Chemicals. Gene and Disease pages. Lists the interacting chemicals for genes. Lists associated chemicals and type of association (direct or inferred) for diseases.

Diseases. Chemical and Gene pages. Lists the associated disease and type of association (direct or inferred).

Pathways. Chemical, Gene and Disease pages. Lists and provides links to associated KEGG pathways. On Chemical pages, KEGG associations are inferred via interacting genes.

GO. Gene pages. Lists the GO annotations and their sources.

Sequences. Gene pages. Lists the protein and nucleic acid sequences for species within the Eumetazoa portion (vertebrates and invertebrates) of the NCBI Taxonomy database (14).

References. Chemical, Gene and Disease pages. Lists pertinent literature, and indicates which papers have been manually curated. Cites the chemicals, genes and diseases from each reference.

In the news. Chemical and Disease pages. Lists relevant, current articles from the mainstream media.

Links. Chemical pages. Provides links to other chemical databases.

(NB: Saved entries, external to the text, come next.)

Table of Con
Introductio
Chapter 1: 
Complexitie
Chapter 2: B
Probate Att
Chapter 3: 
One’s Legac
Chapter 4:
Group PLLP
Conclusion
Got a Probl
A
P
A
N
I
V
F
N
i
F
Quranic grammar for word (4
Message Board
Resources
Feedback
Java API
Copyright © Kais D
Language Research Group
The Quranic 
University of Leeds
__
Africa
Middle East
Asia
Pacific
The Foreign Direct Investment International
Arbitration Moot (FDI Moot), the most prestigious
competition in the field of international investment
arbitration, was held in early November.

SUMMARY AND FUTURE DIRECTIONS

CTD is a unique scientific resource that promotes understanding about the effects of environmental chemicals on human health. It provides chemical–gene interactions, chemical–disease relationships and gene–disease relationships that are manually curated by biocurators using controlled vocabularies. By integrating these core data, CTD functions as a discovery tool for identifying connections between chemicals, genes and diseases not otherwise apparent in other biological resources, and for generating testable hypotheses about the mechanisms underlying the etiology of environmental diseases.

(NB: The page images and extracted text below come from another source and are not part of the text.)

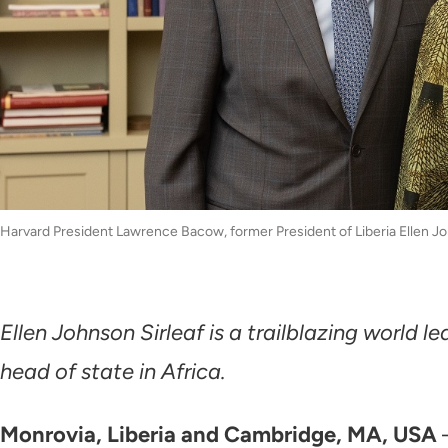
Harvard President Lawrence Bacow, former President of Liberia Ellen Jo
Ellen Johnson Sirleaf is a trailblazing world
head of state in Africa.
Monrovia, Liberia and Cambridge, MA, USA
—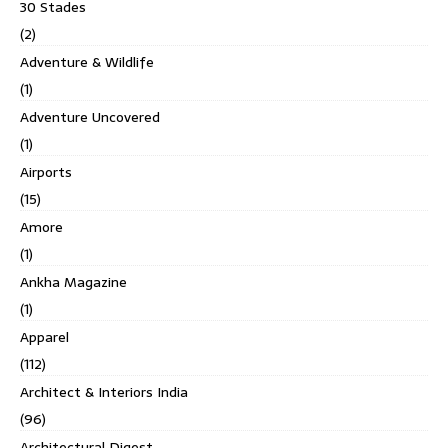
30 Stades
(2)
Adventure & Wildlife
(1)
Adventure Uncovered
(1)
Airports
(15)
Amore
(1)
Ankha Magazine
(1)
Apparel
(112)
Architect & Interiors India
(96)
Architectural Digest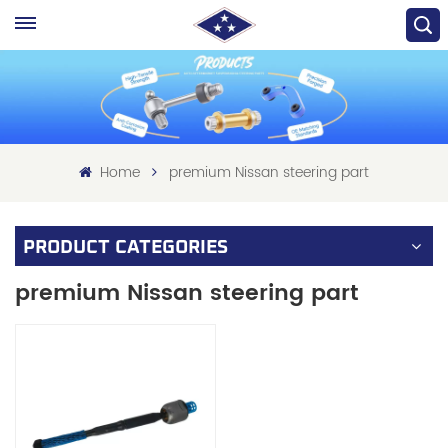
Home
premium Nissan steering part
PRODUCT CATEGORIES
premium Nissan steering part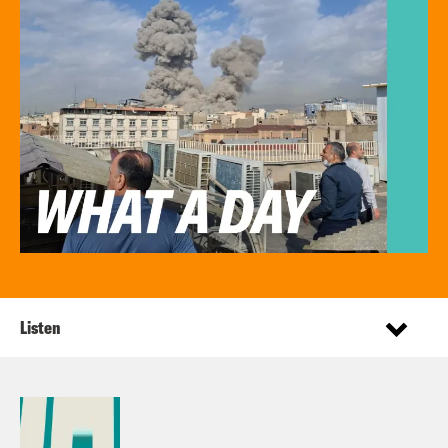
Listen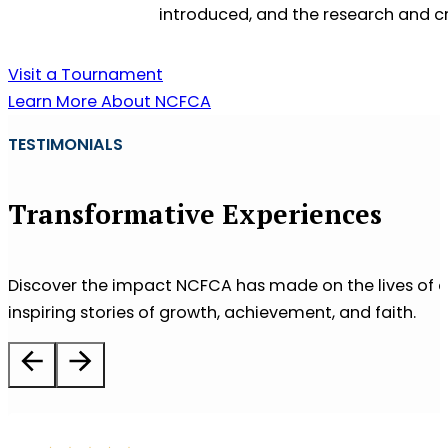
introduced, and the research and cr
Visit a Tournament
Learn More About NCFCA
TESTIMONIALS
Transformative Experiences
Discover the impact NCFCA has made on the lives of co
inspiring stories of growth, achievement, and faith.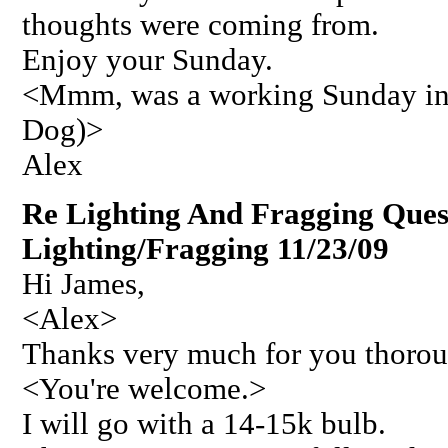
thoughts were coming from.
Enjoy your Sunday.
<Mmm, was a working Sunday in 
Dog)>
Alex
Re Lighting And Fragging Ques
Lighting/Fragging 11/23/09
Hi James,
<Alex>
Thanks very much for you thorou
<You're welcome.>
I will go with a 14-15k bulb.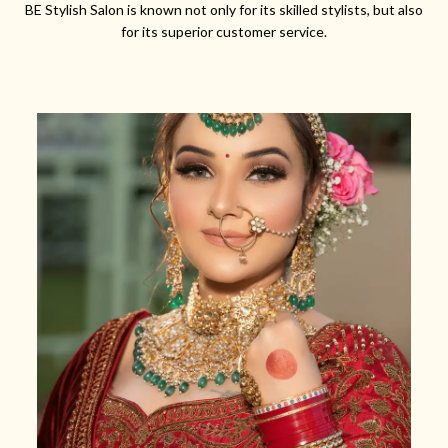
BE Stylish Salon is known not only for its skilled stylists, but also
for its superior customer service.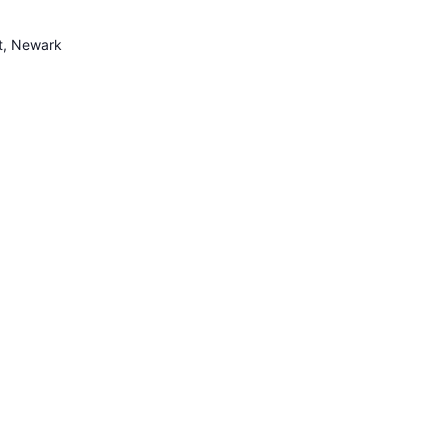
et, Newark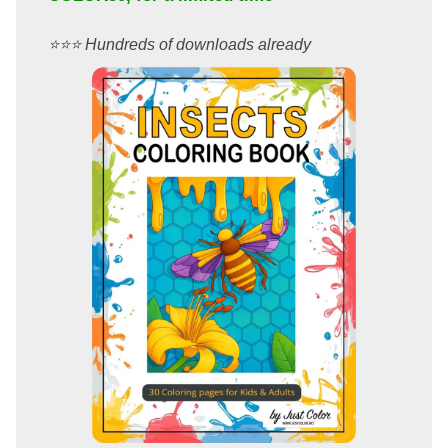
⭐️⭐️⭐️ Hundreds of downloads already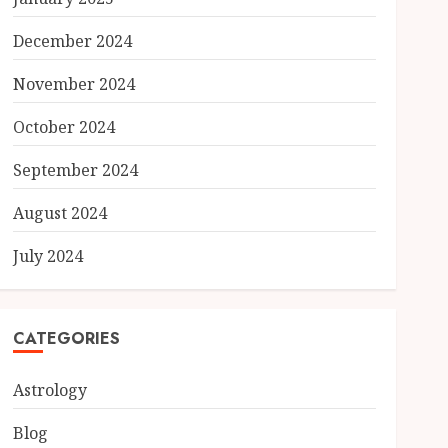
December 2024
November 2024
October 2024
September 2024
August 2024
July 2024
CATEGORIES
Astrology
Blog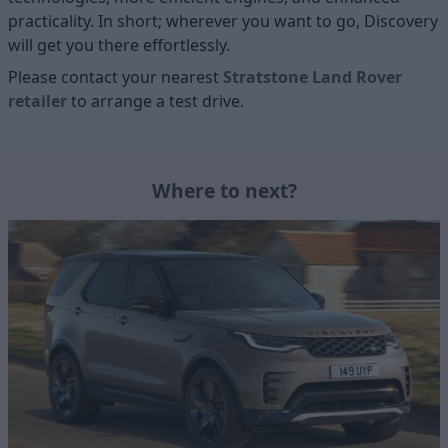
practicality. In short; wherever you want to go, Discovery
will get you there effortlessly.
Please contact your nearest
Stratstone Land Rover
retailer
to arrange a test drive.
Where to next?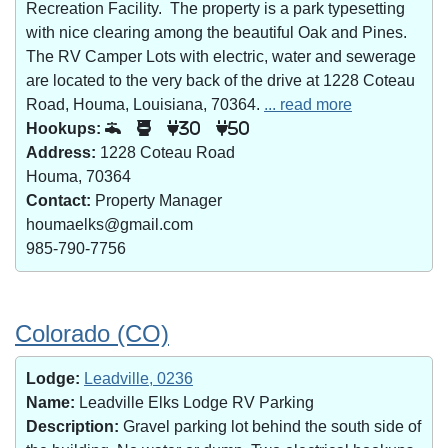
Recreation Facility. The property is a park typesetting
with nice clearing among the beautiful Oak and Pines.
The RV Camper Lots with electric, water and sewerage
are located to the very back of the drive at 1228 Coteau
Road, Houma, Louisiana, 70364.
... read more
Hookups:
30
50
Address:
1228 Coteau Road
Houma, 70364
Contact:
Property Manager
houmaelks@gmail.com
985-790-7756
Colorado (CO)
Lodge:
Leadville, 0236
Name:
Leadville Elks Lodge RV Parking
Description:
Gravel parking lot behind the south side of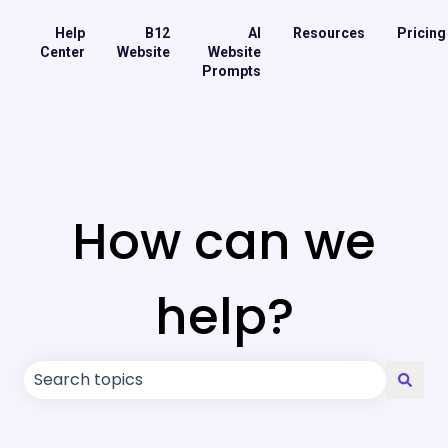
Help
B12
AI
Resources
Pricing
Center
Website
Website
Prompts
How can we
help?
There are no suggestions because the search field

Future development of CTD will aim to further expand the depth of its curated data and enhance the data query and visualization capabilities. Specifically, text-mining tools will be incorporated to increase the efficiency of manual data curation, the number of databases to which CTD is reciprocally linked will increase to improve integration of relevant databases in the public domain and additional query and data visualization strategies will be explored to introduce graphical representations of complex data relationships (e.g. chemical–gene–protein interactions and chemical–gene–disease relationships). CTD will continue to be publicly available and the community is encouraged to contact us with comments and suggestions so that we may continue to enhance its value.

FUNDING

This work is supported by the National Institute of Environmental Health Sciences (ES014065) and the INBRE program of the National Center for Research Resources (RR016463) of the National Institutes of Health.

Conflict of interest statement. None declared.